This event is part of Digital Bristol Week 2017 (16 to 20 October 2017) which runs alongside the Festival of the Future City and Venturefest.

About the Artists:

Lawrence Abu Hamdan is an artist working across audio-visual installations, performances, graphic works, photography, Islamic sermons, cassette tape compositions, essays, and lectures. Abu Hamdan’s interest with sound and its intersection with politics originate from his background in DIY music. He has made audio analyses for legal investigations at the UK asylum Tribunal and advocacy for organisations such as Amnesty International and Defence for Children International.
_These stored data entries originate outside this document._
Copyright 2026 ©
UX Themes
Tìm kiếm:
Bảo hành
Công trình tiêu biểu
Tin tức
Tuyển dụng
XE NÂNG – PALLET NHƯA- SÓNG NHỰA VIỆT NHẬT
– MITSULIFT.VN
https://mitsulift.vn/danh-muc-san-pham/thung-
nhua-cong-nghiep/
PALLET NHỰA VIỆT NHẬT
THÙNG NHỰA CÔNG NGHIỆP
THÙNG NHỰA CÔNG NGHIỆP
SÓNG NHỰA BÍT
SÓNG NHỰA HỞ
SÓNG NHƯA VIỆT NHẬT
Oreet Ashery is an interdisciplinary visual artist with unorthodox, multi-layered and eclectic practice spanning photography, moving image, mass-produced and unique artefacts, text, music, workshops and performance. Ashery’s work confronts ideological, social and gender constructions within the fabric of personal and broader contemporary realities.
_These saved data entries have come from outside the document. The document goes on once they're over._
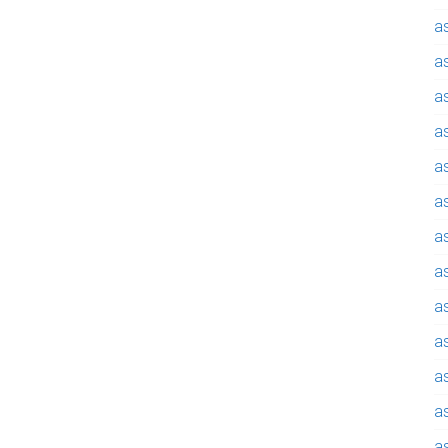
a
a
a
a
a
a
a
a
a
a
a
a
a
Adham Faramawy is a London based artist working across moving image, sculptural installation and print. Faramawy often draws on the language of advertising, co-opting the special effects used to evoke desire for people, things and experiences. The artist combines these seductive devices of brilliance, slipperiness, morphing and repetition with his own interest in the transgressive aesthetics of ‘body horror’, found in manga and anime, as well as cult classic such as Cronenberg’s Videodrome (1983).

Melanie Manchot is a London-based visual artist working across photography, moving image and installation. Her long-standing areas of enquiry range from portraiture to participation and performance, to questions of individual and collective identities, and to the exploration of the very particular socio-economic and ecological microclimate of a specific alpine mountain and its community. Situated at the threshold between the documentary and staged events, Manchot’s work frequently involves an engagement with strangers.

Charlotte Prodger is a Glasgow based artist working with moving image across the ever-evolving formats that are inextricably bound to the autobiographical content of her work. Previous works combine video taken from YouTube with spoken text taken from internet forums and personal emails. The equipment used to play audio and video content is a vital part of Prodger’s work: Most recently, she has been making longer single screen works such as BRIDGIT, 2016, and Stoneymollan Trail, 2015.

Marianna Simnett is a London based artist working with moving image, installation and performance. In the most recent work, she treats her own body as one might play with their online avatar given the ephemerality and flexibility of its digital presentation. In The Needle and the Larynx, 2016, her voice is surgically lowered with Botox whilst she recites a grim parable about gender, nature and artifice.